Purpose
To extract from the system pencil
( A-lambda*I B )
S(lambda) = ( )
( C D )
a regular pencil Af-lambda*Ef which has the finite Smith zeros of
S(lambda) as generalized eigenvalues. The routine also computes
the orders of the infinite Smith zeros and determines the singular
and infinite Kronecker structure of the system pencil, i.e., the
right and left Kronecker indices, and the multiplicities of the
infinite eigenvalues.
Specification
SUBROUTINE AB08NW( EQUIL, N, M, P, A, LDA, B, LDB, C, LDC, D, LDD,
$ NFZ, NRANK, NIZ, DINFZ, NKROR, NINFE, NKROL,
$ INFZ, KRONR, INFE, KRONL, E, LDE, TOL, IWORK,
$ DWORK, LDWORK, INFO )
C .. Scalar Arguments ..
CHARACTER EQUIL
INTEGER DINFZ, INFO, LDA, LDB, LDC, LDD, LDE, LDWORK,
$ M, N, NFZ, NINFE, NIZ, NKROL, NKROR, NRANK, P
DOUBLE PRECISION TOL
C .. Array Arguments ..
INTEGER INFE(*), INFZ(*), IWORK(*), KRONL(*), KRONR(*)

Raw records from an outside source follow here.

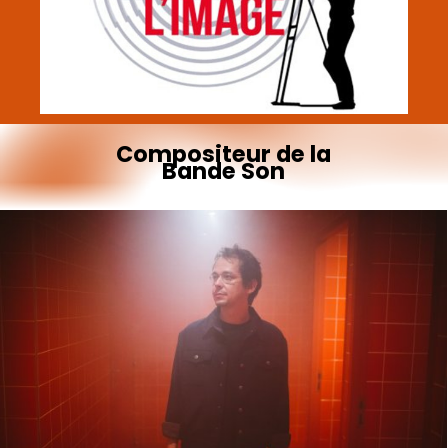
Compositeur
de
la
Bande
Son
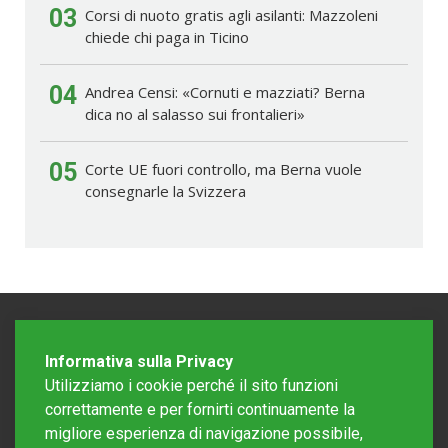
03
Corsi di nuoto gratis agli asilanti: Mazzoleni
chiede chi paga in Ticino
04
Andrea Censi: «Cornuti e mazziati? Berna
dica no al salasso sui frontalieri»
05
Corte UE fuori controllo, ma Berna vuole
consegnarle la Svizzera
Informativa sulla Privacy
Utilizziamo i cookie perché il sito funzioni
correttamente e per fornirti continuamente la
migliore esperienza di navigazione possibile,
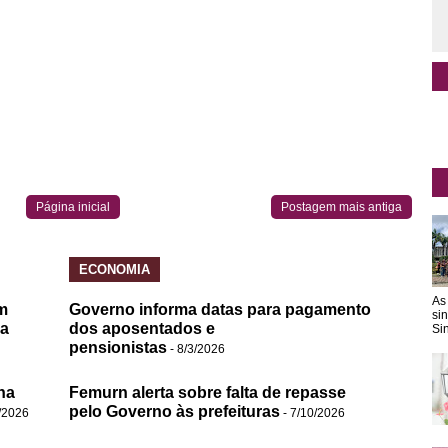
Página inicial
Postagem mais antiga
ECONOMIA
As
m
Governo informa datas para pagamento
si
da
dos aposentados e
Sin
pensionistas
- 8/3/2026
na
Femurn alerta sobre falta de repasse
pelo Governo às prefeituras
/2026
- 7/10/2026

DOUBLE PRECISION A(LDA,*), B(LDB,*), C(LDC,*), D(LDD,*),
$ DWORK(*), E(LDE,*)
Arguments
Mode Parameters
EQUIL CHARACTER*1
Specifies whether the user wishes to balance the system
matrix as follows:
= 'S': Perform balancing (scaling);
= 'N': Do not perform balancing.
Input/Output Parameters
N (input) INTEGER.
The order of the square matrix A, the number of rows of
the matrix B, and number of columns of the matrix C.
N >= 0.
M (input) INTEGER.
The number of columns of the matrix B. M >= 0.
P (input) INTEGER.
The number of rows of the matrix C. P >= 0.

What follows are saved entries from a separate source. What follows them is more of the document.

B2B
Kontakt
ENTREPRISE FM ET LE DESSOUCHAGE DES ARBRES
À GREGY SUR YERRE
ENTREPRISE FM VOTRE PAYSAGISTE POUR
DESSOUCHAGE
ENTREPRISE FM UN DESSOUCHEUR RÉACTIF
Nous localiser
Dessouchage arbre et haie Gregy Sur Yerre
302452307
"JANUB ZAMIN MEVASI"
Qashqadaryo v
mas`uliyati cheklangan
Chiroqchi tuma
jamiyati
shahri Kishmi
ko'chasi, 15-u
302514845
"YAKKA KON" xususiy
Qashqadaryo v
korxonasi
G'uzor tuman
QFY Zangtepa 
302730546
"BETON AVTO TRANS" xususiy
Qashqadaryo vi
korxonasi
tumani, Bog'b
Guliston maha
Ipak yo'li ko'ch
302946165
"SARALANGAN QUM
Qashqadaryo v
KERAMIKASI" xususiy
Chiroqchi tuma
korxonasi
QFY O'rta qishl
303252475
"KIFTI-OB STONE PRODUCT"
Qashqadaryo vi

A (input/output) DOUBLE PRECISION array, dimension (LDA,N)
On entry, the leading N-by-N part of this array must
contain the state dynamics matrix A of the system.

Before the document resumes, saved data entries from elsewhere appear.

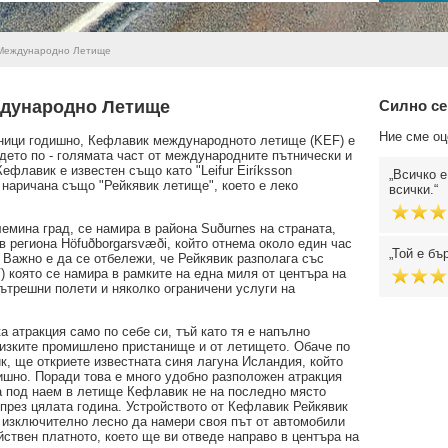
Международно Летище
ждународно Летище
Силно се
Ние сме оц
тници годишно, Кефлавик международното летище (KEF) е
дето по - голямата част от международните пътнически и
ефлавик е известен също като "Leifur Eiríksson
Всичко е
 наричана също "Рейкявик летище", което е леко
всички.
лемина град, се намира в района Suðurnes на страната,
в региона Höfuðborgarsvæði, който отнема около един час
Той е бъ
 Важно е да се отбележи, че Рейкявик разполага със
 която се намира в рамките на една миля от центъра на
ътрешни полети и няколко ограничени услуги на
ка атракция само по себе си, тъй като тя е напълно
лизките промишлено пристанище и от летището. Обаче по
, ще откриете известната синя лагуна Исландия, който
ишно. Поради това е много удобно разположен атракция
та под наем в летище Кефлавик не на последно място
през цялата година. Устройството от Кефлавик Рейкявик
 е изключително лесно да намери своя път от автомобили
ствен платното, което ще ви отведе направо в центъра на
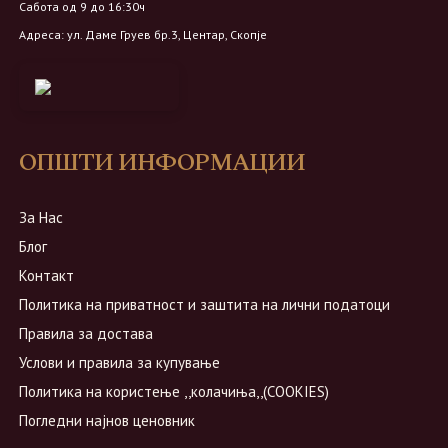
Сабота од 9 до 16:30ч
Адреса: ул. Даме Груев бр.3, Центар, Скопје
ОПШТИ ИНФОРМАЦИИ
За Нас
Блог
Контакт
Политика на приватност и заштита на лични податоци
Правила за достава
Услови и правила за купување
Политика на користење ,,колачиња,,(COOKIES)
Погледни најнов ценовник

On exit, the leading NFZ-by-NFZ part of this array
contains the matrix Af of the reduced pencil.
LDA INTEGER
The leading dimension of the array A. LDA >= MAX(1,N).
B (input/output) DOUBLE PRECISION array, dimension (LDB,M)
On entry, the leading N-by-M part of this array must
contain the input/state matrix B of the system.
On exit, this matrix does not contain useful information.
LDB INTEGER
The leading dimension of the array B. LDB >= 1, and
LDB >= MAX(1,N), if M > 0.
C (input/output) DOUBLE PRECISION array, dimension (LDC,N)
On entry, the leading P-by-N part of this array must
contain the state/output matrix C of the system.
On exit, this matrix does not contain useful information.
LDC INTEGER
The leading dimension of the array C. LDC >= MAX(1,P).
D (input) DOUBLE PRECISION array, dimension (LDD,M)
The leading P-by-M part of this array must contain the
direct transmission matrix D of the system.
LDD INTEGER
The leading dimension of the array D. LDD >= MAX(1,P).
NFZ (output) INTEGER
The number of finite zeros.
NRANK (output) INTEGER
The normal rank of the system pencil.
NIZ (output) INTEGER
The number of infinite zeros.
DINFZ (output) INTEGER
The maximal multiplicity of infinite Smith zeros.
NKROR (output) INTEGER
The number of right Kronecker indices.
NINFE (output) INTEGER
The number of elementary infinite blocks.
NKROL (output) INTEGER
The number of left Kronecker indices.
INFZ (output) INTEGER array, dimension (N+1)
The leading DINFZ elements of INFZ contain information
on the infinite elementary divisors as follows:
the system has INFZ(i) infinite elementary divisors in
the Smith form of degree i, where i = 1,2,...,DINFZ.
KRONR (output) INTEGER array, dimension (N+1)
The leading NKROR elements of this array contain the
right Kronecker (column) indices.
INFE (output) INTEGER array, dimension (N+1)
The leading NINFE elements of INFE contain the
multiplicities of infinite eigenvalues.
KRONL (output) INTEGER array, dimension (N+1)
The leading NKROL elements of this array contain the
left Kronecker (row) indices.
E (output) DOUBLE PRECISION array, dimension (LDE,N)
The leading NFZ-by-NFZ part of this array contains the
matrix Ef of the reduced pencil.
LDE INTEGER
The leading dimension of the array E. LDE >= MAX(1,N).
Tolerances
TOL DOUBLE PRECISION
A tolerance used in rank decisions to determine the
effective rank, which is defined as the order of the
largest leading (or trailing) triangular submatrix in the
QR (or RQ) factorization with column (or row) pivoting
whose estimated condition number is less than 1/TOL.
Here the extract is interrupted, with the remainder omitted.